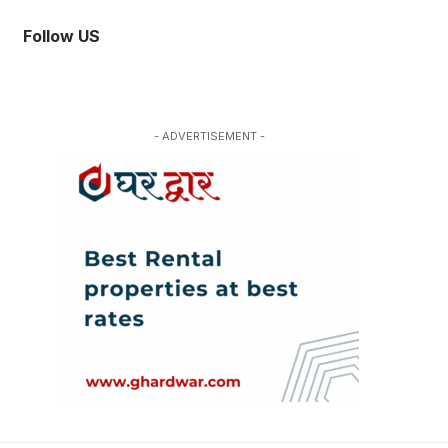
Follow US
- ADVERTISEMENT -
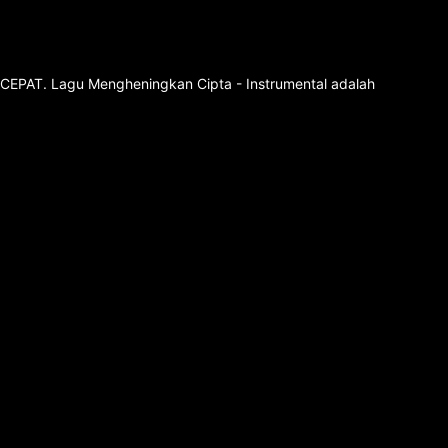
an CEPAT. Lagu Mengheningkan Cipta - Instrumental adalah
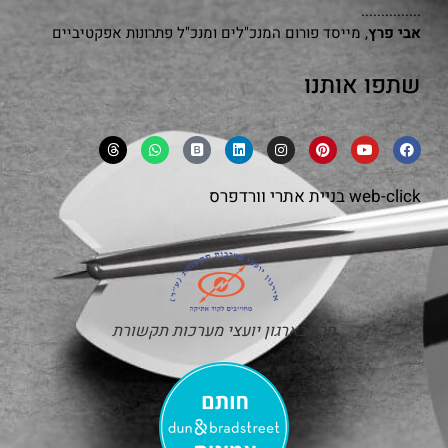
...............
אבי פרץ
, מייסד פורום המנכ"לים ומנכ"ל פתרונות אפקטיביים
שתפו אותנו
web-click
בניית אתרי וורדפרס
חבר בארגון יועצי מערכות תקשורת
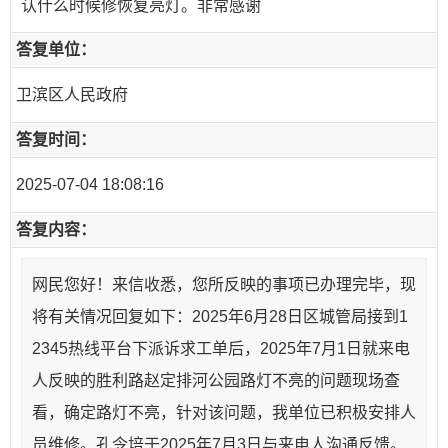
认什么时候修恢复亮灯。非常感谢
答复单位：
卫滨区人民政府
答复时间：
2025-07-04 18:08:16
答复内容：
网民您好！来信收悉，您所反映的事项已办理完毕，现
将有关情况回复如下：2025年6月28日区城管局接到1
2345热线平台下派诉求工单后，2025年7月1日就来电
人反映的胜利路赵定排河公园路灯不亮的问题现场查
看，确定路灯不亮，针对该问题，我单位已积极安排人
员维修。孔令培于2025年7月3日与来电人沟通反馈。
------------------------------------------------
• [WHAT YOU WILL DO]:
Would you please give the material above again, unchanged but without pictures?

• [COMPLETED EXERCISE]:
Follow US
- ADVERTISEMENT -
an CEPAT. Lagu Mengheningkan Cipta - Instrumental adalah
...............
אבי פרץ
, מייסד פורום המנכ"לים ומנכ"ל פתרונות אפקטיביים
שתפו אותנו
web-click
בניית אתרי וורדפרס
חבר בארגון יועצי מערכות תקשורת
认什么时候修恢复亮灯。非常感谢
答复单位：
卫滨区人民政府
答复时间：
2025-07-04 18:08:16
答复内容：
网民您好！来信收悉，您所反映的事项已办理完毕，现
将有关情况回复如下：2025年6月28日区城管局接到1
2345热线平台下派诉求工单后，2025年7月1日就来电
人反映的胜利路赵定排河公园路灯不亮的问题现场查
看，确定路灯不亮，针对该问题，我单位已积极安排人
员维修。孔令培于2025年7月3日与来电人沟通反馈。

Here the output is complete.